- **REQUIRED ACTION**
Check the entries below for lines with "Freieinheiten"; report only how many there are.

■ ■ ■

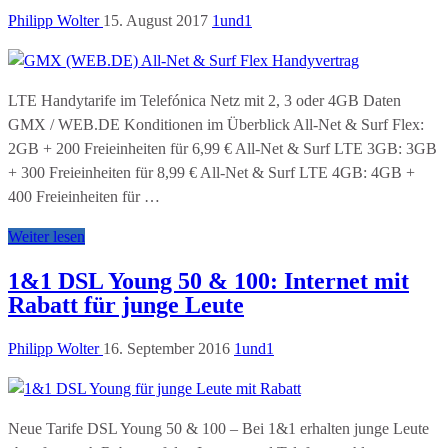
Philipp Wolter
15. August 2017
1und1
LTE Handytarife im Telefónica Netz mit 2, 3 oder 4GB Daten
GMX / WEB.DE Konditionen im Überblick All-Net & Surf Flex:
2GB + 200 Freieinheiten für 6,99 € All-Net & Surf LTE 3GB: 3GB
+ 300 Freieinheiten für 8,99 € All-Net & Surf LTE 4GB: 4GB +
400 Freieinheiten für …
Weiter lesen
1&1 DSL Young 50 & 100: Internet mit
Rabatt für junge Leute
Philipp Wolter
16. September 2016
1und1
Neue Tarife DSL Young 50 & 100 – Bei 1&1 erhalten junge Leute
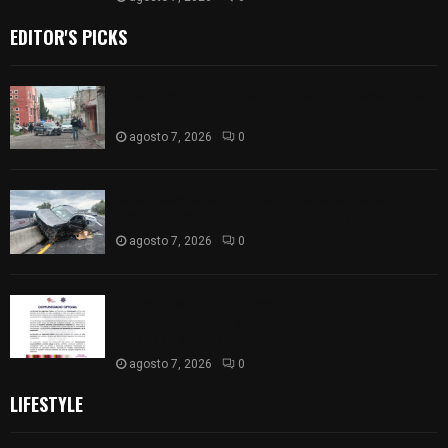
EDITOR'S PICKS
Muere hombre al interior de salón de eventos en
Apizaco
agosto 7, 2026
0
Se accidenta camioneta sobre la carretera
México-Veracruz, a la altura de Hueyotlipan
agosto 7, 2026
0
Retiran de sus funciones a policía de
Chiautempan tras ser exhibido en redes por
presunto soborno
agosto 7, 2026
0
LIFESTYLE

■ ■ ■

- **RESPONSE TO THE EXERCISE**
3